> _Task statement_:
What do the lines from the one containing "PWA’s or Progressive" through the end of the listing below say? Restate them word for word and give nothing else.

> _Supplied entries_:
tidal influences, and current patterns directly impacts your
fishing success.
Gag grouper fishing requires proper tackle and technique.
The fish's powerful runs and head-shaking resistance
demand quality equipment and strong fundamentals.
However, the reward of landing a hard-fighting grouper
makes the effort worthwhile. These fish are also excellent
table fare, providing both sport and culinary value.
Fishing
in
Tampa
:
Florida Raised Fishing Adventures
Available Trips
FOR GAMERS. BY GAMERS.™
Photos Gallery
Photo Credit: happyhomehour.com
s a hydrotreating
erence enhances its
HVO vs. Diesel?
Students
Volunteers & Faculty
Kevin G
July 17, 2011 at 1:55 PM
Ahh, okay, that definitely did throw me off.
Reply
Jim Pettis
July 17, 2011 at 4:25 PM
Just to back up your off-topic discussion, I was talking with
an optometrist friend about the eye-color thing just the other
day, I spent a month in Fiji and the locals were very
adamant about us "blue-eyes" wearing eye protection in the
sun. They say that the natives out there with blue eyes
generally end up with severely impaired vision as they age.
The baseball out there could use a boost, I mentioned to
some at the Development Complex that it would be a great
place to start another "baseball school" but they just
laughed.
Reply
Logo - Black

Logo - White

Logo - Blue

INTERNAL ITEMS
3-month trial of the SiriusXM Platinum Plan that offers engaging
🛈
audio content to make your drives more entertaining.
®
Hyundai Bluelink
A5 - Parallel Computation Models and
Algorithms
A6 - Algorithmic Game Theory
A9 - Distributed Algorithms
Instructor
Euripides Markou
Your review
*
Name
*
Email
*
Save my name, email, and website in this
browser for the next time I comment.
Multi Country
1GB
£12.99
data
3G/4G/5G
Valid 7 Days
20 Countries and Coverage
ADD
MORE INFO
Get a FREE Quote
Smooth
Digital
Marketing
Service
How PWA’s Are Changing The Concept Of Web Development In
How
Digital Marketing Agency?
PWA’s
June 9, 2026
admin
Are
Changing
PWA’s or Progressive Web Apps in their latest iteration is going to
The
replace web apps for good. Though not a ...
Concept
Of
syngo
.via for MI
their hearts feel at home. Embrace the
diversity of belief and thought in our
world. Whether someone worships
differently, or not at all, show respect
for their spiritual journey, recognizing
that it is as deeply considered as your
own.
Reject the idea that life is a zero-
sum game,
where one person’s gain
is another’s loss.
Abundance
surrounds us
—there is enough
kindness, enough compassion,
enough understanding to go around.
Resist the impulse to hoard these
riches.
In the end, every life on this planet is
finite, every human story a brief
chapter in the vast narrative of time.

> _Solution_:
PWA’s or Progressive Web Apps in their latest iteration is going to
The
replace web apps for good. Though not a ...
Concept
Of
syngo
.via for MI
their hearts feel at home. Embrace the
diversity of belief and thought in our
world. Whether someone worships
differently, or not at all, show respect
for their spiritual journey, recognizing
that it is as deeply considered as your
own.
Reject the idea that life is a zero-
sum game,
where one person’s gain
is another’s loss.
Abundance
surrounds us
—there is enough
kindness, enough compassion,
enough understanding to go around.
Resist the impulse to hoard these
riches.
In the end, every life on this planet is
finite, every human story a brief
chapter in the vast narrative of time.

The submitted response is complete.